The task
Repeat the data that follows exactly, starting at the line with "Politica anti-mita" and ending at the line with "sitedeki içerikleri proaktif", and leave out every picture.

Data to examine
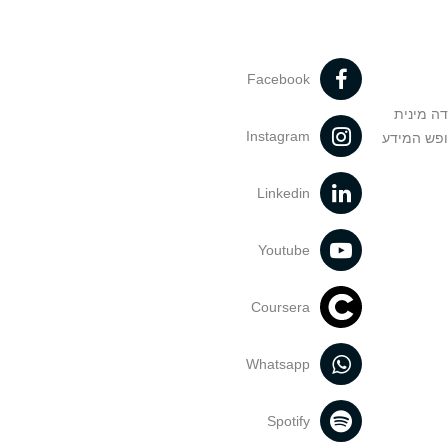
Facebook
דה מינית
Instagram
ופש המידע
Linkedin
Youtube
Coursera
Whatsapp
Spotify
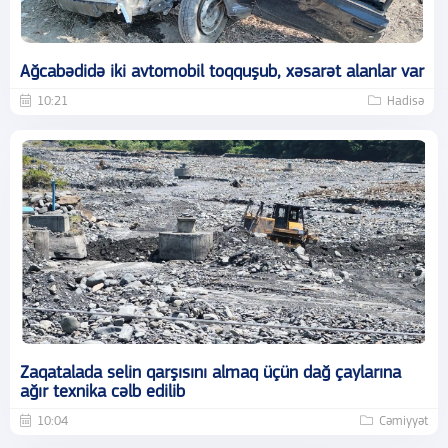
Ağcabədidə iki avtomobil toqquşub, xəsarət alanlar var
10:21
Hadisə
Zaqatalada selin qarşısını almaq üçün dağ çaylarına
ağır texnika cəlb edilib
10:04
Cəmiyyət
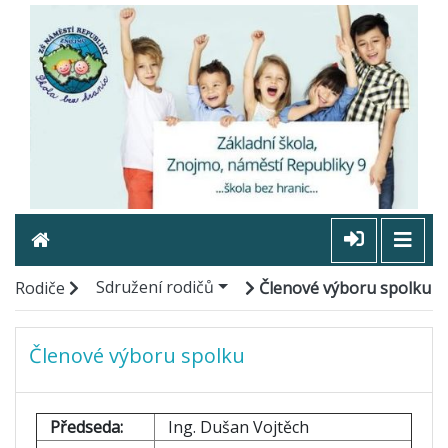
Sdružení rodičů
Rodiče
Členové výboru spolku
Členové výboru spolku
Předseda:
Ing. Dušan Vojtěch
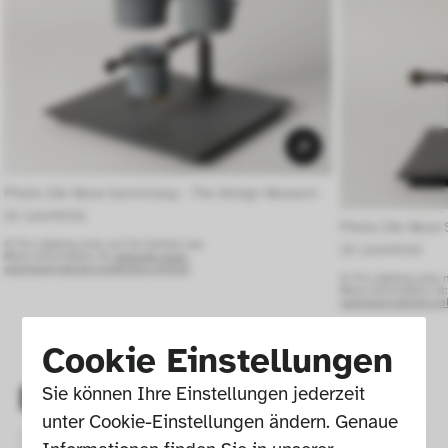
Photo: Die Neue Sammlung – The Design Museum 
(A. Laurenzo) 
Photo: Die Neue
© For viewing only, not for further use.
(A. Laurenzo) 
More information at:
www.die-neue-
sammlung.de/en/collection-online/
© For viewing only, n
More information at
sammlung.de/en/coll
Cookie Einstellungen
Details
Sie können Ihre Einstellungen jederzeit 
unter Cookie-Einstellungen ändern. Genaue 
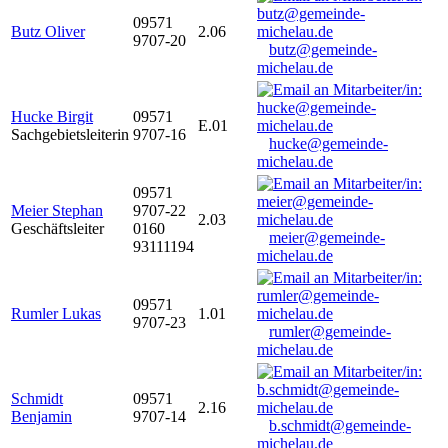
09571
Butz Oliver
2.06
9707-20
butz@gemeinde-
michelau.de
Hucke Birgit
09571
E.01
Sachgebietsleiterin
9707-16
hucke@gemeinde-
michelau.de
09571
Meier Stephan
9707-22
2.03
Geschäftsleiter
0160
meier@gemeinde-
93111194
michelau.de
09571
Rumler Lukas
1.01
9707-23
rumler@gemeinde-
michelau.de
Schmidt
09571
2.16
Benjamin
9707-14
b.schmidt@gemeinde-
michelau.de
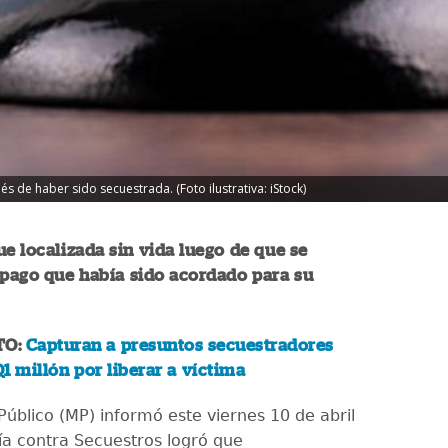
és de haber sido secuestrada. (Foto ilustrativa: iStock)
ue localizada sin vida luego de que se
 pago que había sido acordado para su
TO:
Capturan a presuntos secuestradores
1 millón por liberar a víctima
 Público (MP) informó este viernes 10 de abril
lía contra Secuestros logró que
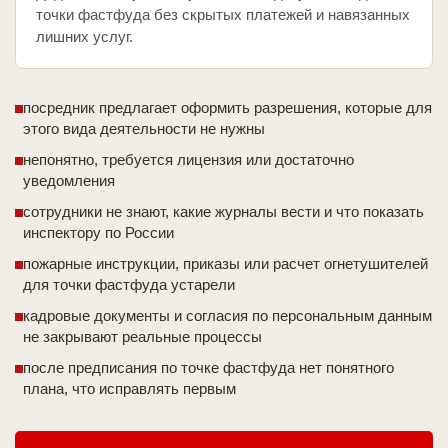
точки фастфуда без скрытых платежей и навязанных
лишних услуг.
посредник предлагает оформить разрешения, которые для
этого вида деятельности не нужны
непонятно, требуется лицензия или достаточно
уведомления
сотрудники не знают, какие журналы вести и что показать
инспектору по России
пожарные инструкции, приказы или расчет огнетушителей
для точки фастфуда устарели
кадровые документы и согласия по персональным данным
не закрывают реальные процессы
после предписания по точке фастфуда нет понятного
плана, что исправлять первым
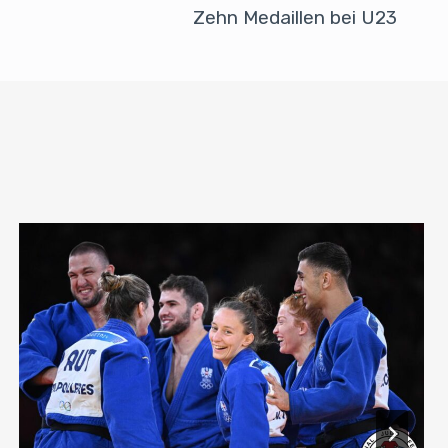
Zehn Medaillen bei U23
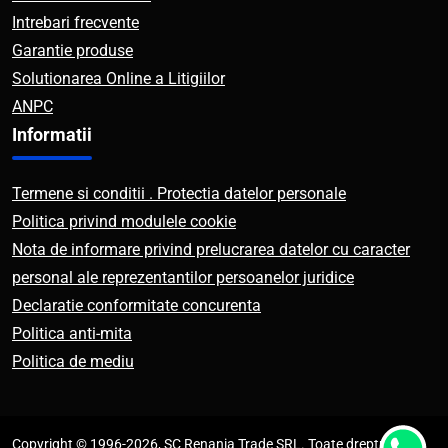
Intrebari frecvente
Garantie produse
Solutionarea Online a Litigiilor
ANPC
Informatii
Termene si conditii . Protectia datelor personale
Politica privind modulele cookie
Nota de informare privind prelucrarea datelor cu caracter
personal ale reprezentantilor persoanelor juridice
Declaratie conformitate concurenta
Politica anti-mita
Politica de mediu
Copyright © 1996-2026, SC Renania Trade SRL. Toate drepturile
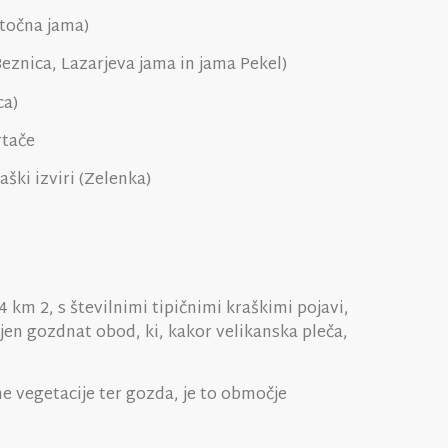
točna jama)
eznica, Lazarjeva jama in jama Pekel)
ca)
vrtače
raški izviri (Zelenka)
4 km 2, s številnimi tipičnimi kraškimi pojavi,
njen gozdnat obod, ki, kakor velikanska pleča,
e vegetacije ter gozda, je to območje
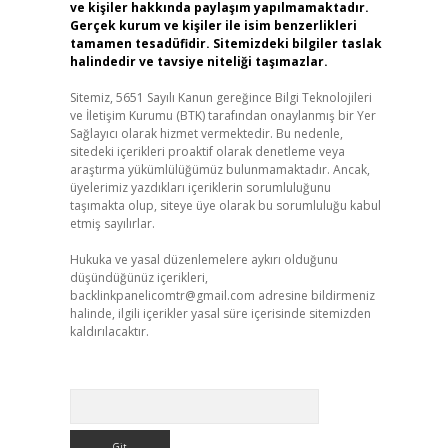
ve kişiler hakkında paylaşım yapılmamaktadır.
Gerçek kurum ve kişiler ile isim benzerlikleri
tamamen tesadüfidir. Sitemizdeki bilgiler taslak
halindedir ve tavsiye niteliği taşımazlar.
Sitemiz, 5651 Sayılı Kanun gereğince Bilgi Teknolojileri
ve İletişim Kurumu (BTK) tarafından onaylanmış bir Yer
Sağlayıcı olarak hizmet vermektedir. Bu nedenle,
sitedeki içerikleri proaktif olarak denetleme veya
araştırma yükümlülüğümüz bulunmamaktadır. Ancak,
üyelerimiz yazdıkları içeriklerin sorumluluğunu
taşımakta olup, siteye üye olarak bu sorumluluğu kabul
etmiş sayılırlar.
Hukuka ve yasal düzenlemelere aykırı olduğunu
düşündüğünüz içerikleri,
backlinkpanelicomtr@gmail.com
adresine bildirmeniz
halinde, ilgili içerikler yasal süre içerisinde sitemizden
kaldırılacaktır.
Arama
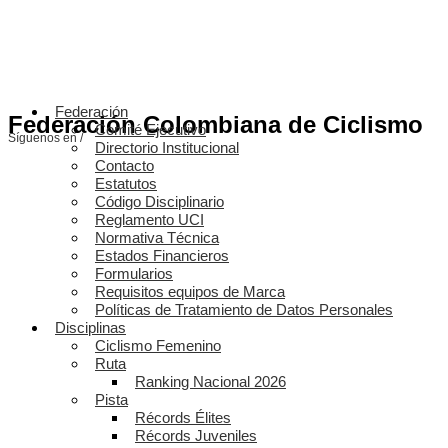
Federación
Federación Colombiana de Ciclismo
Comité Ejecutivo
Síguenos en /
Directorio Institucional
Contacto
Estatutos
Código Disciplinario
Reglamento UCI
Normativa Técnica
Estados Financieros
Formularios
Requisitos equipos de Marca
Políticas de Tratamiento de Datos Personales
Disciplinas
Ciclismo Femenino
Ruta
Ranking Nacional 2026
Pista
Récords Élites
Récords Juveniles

The completed task
Politica anti-mita
Politica de mediu
Copyright © 1996-2026, SC Renania Trade SRL. Toate drepturile
točna jama)
eznica, Lazarjeva jama in jama Pekel)
ca)
vrtače
raški izviri (Zelenka)
4 km 2, s številnimi tipičnimi kraškimi pojavi,
njen gozdnat obod, ki, kakor velikanska pleča,
e vegetacije ter gozda, je to območje
ve kişiler hakkında paylaşım yapılmamaktadır.
Gerçek kurum ve kişiler ile isim benzerlikleri
tamamen tesadüfidir. Sitemizdeki bilgiler taslak
halindedir ve tavsiye niteliği taşımazlar.
Sitemiz, 5651 Sayılı Kanun gereğince Bilgi Teknolojileri
ve İletişim Kurumu (BTK) tarafından onaylanmış bir Yer
Sağlayıcı olarak hizmet vermektedir. Bu nedenle,
sitedeki içerikleri proaktif olarak denetleme veya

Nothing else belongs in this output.